> **Listed entries**
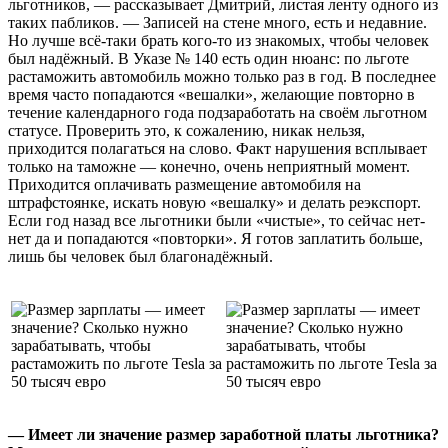
льготников, — рассказывает Дмитрий, листая ленту одного из
таких пабликов. — Записей на стене много, есть и недавние.
Но лучше всё-таки брать кого-то из знакомых, чтобы человек
был надёжный. В Указе № 140 есть один нюанс: по льготе
растаможить автомобиль можно только раз в год. В последнее
время часто попадаются «вешалки», желающие повторно в
течение календарного года подзаработать на своём льготном
статусе. Проверить это, к сожалению, никак нельзя,
приходится полагаться на слово. Факт нарушения всплывает
только на таможне — конечно, очень неприятный момент.
Приходится оплачивать размещение автомобиля на
штрафстоянке, искать новую «вешалку» и делать реэкспорт.
Если год назад все льготники были «чистые», то сейчас нет-
нет да и попадаются «повторки». Я готов заплатить больше,
лишь бы человек был благонадёжный.
— Имеет ли значение размер заработной платы льготника?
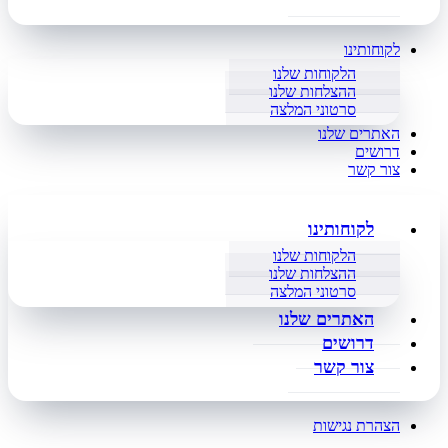
לקוחותינו
הלקוחות שלנו
ההצלחות שלנו
סרטוני המלצה
האתרים שלנו
דרושים
צור קשר
לקוחותינו
הלקוחות שלנו
ההצלחות שלנו
סרטוני המלצה
האתרים שלנו
דרושים
צור קשר
הצהרת נגישות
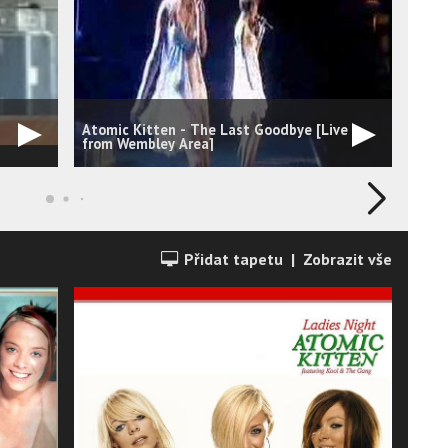
Atomic Kitten - The Last Goodbye [Live
Atom
from Wembley Area]
(Pop
Přidat tapetu
|
Zobrazit vše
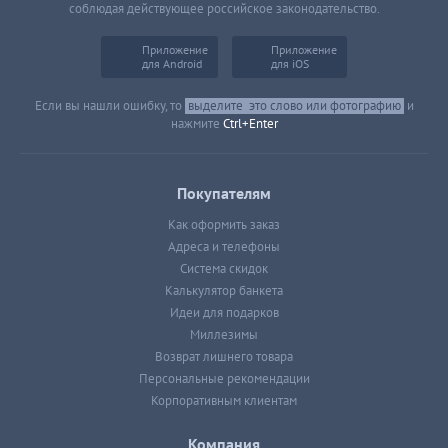
соблюдая действующее российское законодательство.
Приложение
Приложение
для Android
для iOS
Если вы нашли ошибку, то
выделите
это слово или фотографию
и
нажмите
Ctrl+Enter
Покупателям
Как оформить заказ
Адреса и телефоны
Система скидок
Калькулятор банкета
Идеи для подарков
Миллезимы
Возврат лишнего товара
Персональные рекомендации
Корпоративным клиентам
Компания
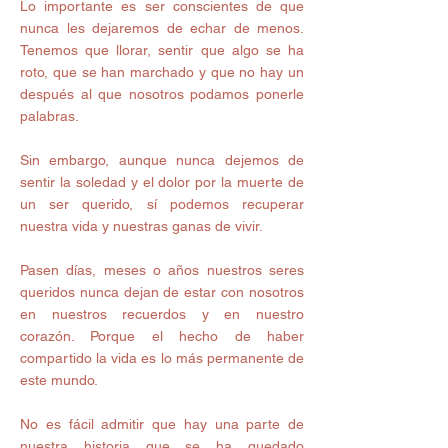
Lo importante es ser conscientes de que 
nunca les dejaremos de echar de menos. 
Tenemos que llorar, sentir que algo se ha 
roto, que se han marchado y que no hay un 
después al que nosotros podamos ponerle 
palabras. 
Sin embargo, aunque nunca dejemos de 
sentir la soledad y el dolor por la muerte de 
un ser querido, sí podemos recuperar 
nuestra vida y nuestras ganas de vivir.  
Pasen días, meses o años nuestros seres 
queridos nunca dejan de estar con nosotros 
en nuestros recuerdos y en nuestro 
corazón. Porque el hecho de haber 
compartido la vida es lo más permanente de 
este mundo. 
No es fácil admitir que hay una parte de 
nuestra historia que se ha quedado 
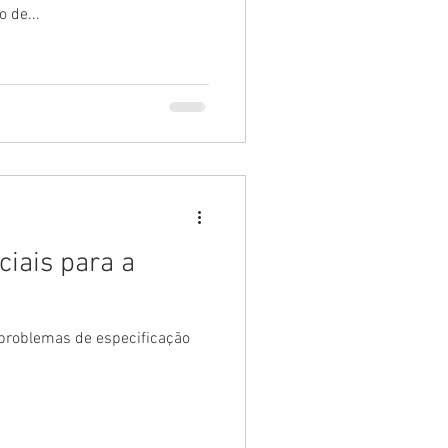
 de...
iais para a
 problemas de especificação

> **What is being asked**
Above are the records; print them all exactly and keep the pictures out.

> **Your solution**
льготников, — рассказывает Дмитрий, листая ленту одного из
таких пабликов. — Записей на стене много, есть и недавние.
Но лучше всё-таки брать кого-то из знакомых, чтобы человек
был надёжный. В Указе № 140 есть один нюанс: по льготе
растаможить автомобиль можно только раз в год. В последнее
время часто попадаются «вешалки», желающие повторно в
течение календарного года подзаработать на своём льготном
статусе. Проверить это, к сожалению, никак нельзя,
приходится полагаться на слово. Факт нарушения всплывает
только на таможне — конечно, очень неприятный момент.
Приходится оплачивать размещение автомобиля на
штрафстоянке, искать новую «вешалку» и делать реэкспорт.
Если год назад все льготники были «чистые», то сейчас нет-
нет да и попадаются «повторки». Я готов заплатить больше,
лишь бы человек был благонадёжный.
— Имеет ли значение размер заработной платы льготника?
לקוחותינו
הלקוחות שלנו
ההצלחות שלנו
סרטוני המלצה
האתרים שלנו
דרושים
צור קשר
לקוחותינו
הלקוחות שלנו
ההצלחות שלנו
סרטוני המלצה
האתרים שלנו
דרושים
צור קשר
הצהרת נגישות
Atomic Kitten - The Last Goodbye [Live
Atom
from Wembley Area]
(Pop
Přidat tapetu
|
Zobrazit vše
соблюдая действующее российское законодательство.
Приложение
Приложение
для Android
для iOS
Если вы нашли ошибку, то
выделите
это слово или фотографию
и
нажмите
Ctrl+Enter
Покупателям
Как оформить заказ
Адреса и телефоны
Система скидок
Калькулятор банкета
Идеи для подарков
Миллезимы
Возврат лишнего товара
Персональные рекомендации
Корпоративным клиентам
Компания
Lo importante es ser conscientes de que 
nunca les dejaremos de echar de menos. 
Tenemos que llorar, sentir que algo se ha 
roto, que se han marchado y que no hay un 
después al que nosotros podamos ponerle 
palabras. 
Sin embargo, aunque nunca dejemos de 
sentir la soledad y el dolor por la muerte de 
un ser querido, sí podemos recuperar 
nuestra vida y nuestras ganas de vivir.  
Pasen días, meses o años nuestros seres 
queridos nunca dejan de estar con nosotros 
en nuestros recuerdos y en nuestro 
corazón. Porque el hecho de haber 
compartido la vida es lo más permanente de 
este mundo. 
No es fácil admitir que hay una parte de 
nuestra historia que se ha quedado 
 de...
iais para a
 problemas de especificação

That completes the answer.